Colorado swapping the possibly-prohibitive contract of SS Troy Tulowitzki for the absolutely-prohibitive contract of SS Jose Reyes (plus, y’know, actual pitching assets. 3 of ’em!) can be debated in baseball terms (especially Tulowitzki’s ability to stay on the field), but in the view of Yahoo Sports’ Jeff Passan, the Rockies were something less than honorable in the way it all went down (“a fitting end to a multiyear trade-him-or-don’t saga”).

Fearful Tulowitzki requesting a trade publicly would make the Rockies look weak, the team asked him to play good soldier, which he obliged, according to club sources. The organization’s dysfunction, from the power struggles between former co-GMs Dan O’Dowd and Bill Geivett to a hands-on owner in Monfort whose public comments about players often rubbed them the wrong way, was all too evident, not just to Tulowitzki but the team’s young core of Nolan Arenado, Charlie Blackmon, D.J. Lemahieu and Corey Dickerson.
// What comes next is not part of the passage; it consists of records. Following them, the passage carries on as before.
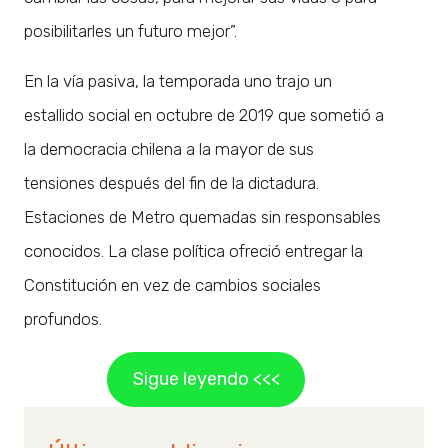
posibilitarles un futuro mejor”.
En la vía pasiva, la temporada uno trajo un
estallido social en octubre de 2019 que sometió a
la democracia chilena a la mayor de sus
tensiones después del fin de la dictadura.
Estaciones de Metro quemadas sin responsables
conocidos. La clase política ofreció entregar la
Constitución en vez de cambios sociales
profundos.
Sigue leyendo <<<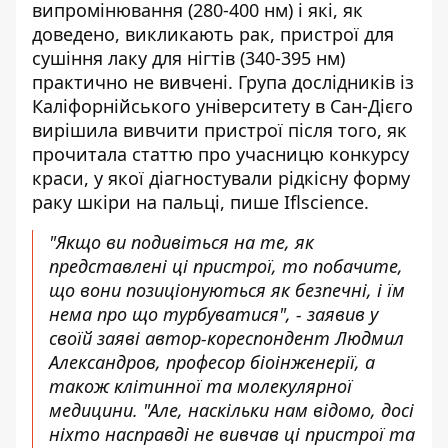
випромінювання (280-400 нм) і які, як
доведено, викликають рак, пристрої для
сушіння лаку для нігтів (340-395 нм)
практично не вивчені. Група дослідників із
Каліфорнійського університету в Сан-Дієго
вирішила вивчити пристрої після того, як
прочитала статтю про учасницю конкурсу
краси, у якої діагностували рідкісну форму
раку шкіри на пальці,
пише Іflscience
.
"Якщо ви подивіться на те, як
представлені ці пристрої, то побачите,
що вони позиціонуються як безпечні, і їм
нема про що турбуватися", - заявив у
своїй заяві автор-кореспондент Людмил
Александров, професор біоінженерії, а
також клітинної та молекулярної
медицини. "Але, наскільки нам відомо, досі
ніхто насправді не вивчав ці пристрої та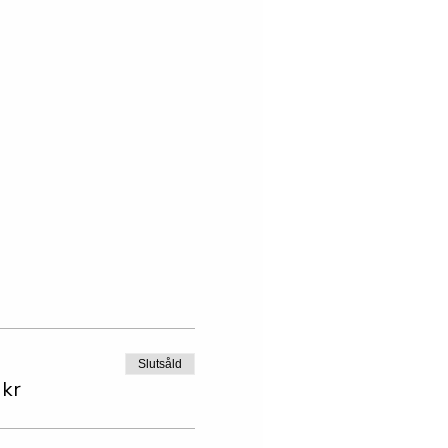
Slutsåld
 kr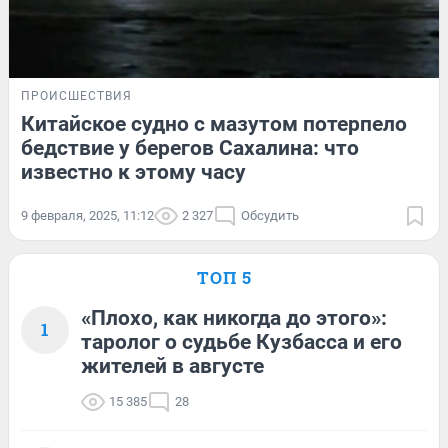
ПРОИСШЕСТВИЯ
Китайское судно с мазутом потерпело
бедствие у берегов Сахалина: что
известно к этому часу
9 февраля, 2025, 11:12
2 327
Обсудить
ТОП 5
«Плохо, как никогда до этого»:
1
таролог о судьбе Кузбасса и его
жителей в августе
15 385
28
As Rockies players said to one another, Monfort could have flown into Chicago, informed Tulowitzki in person, told him this was a deal they couldn’t pass up. That didn’t happen, and it’s the sort of thing that sears itself into the minds of the young and impressionable, the sort of players around whom Colorado wants to build a winner.

Off Tulowitzki went, out the clubhouse’s back door, fittingly enough. The Rockies had done him just like that, backdoored him and floored him, 10 years gone just like that, a reminder that spoken agreements are only as good as the people doing the speaking. In the end, the Rockies felt like they owed Tulowitzki nothing, and that’s business, brutal and unforgiving and, more than anything when it comes to the Rockies, typical.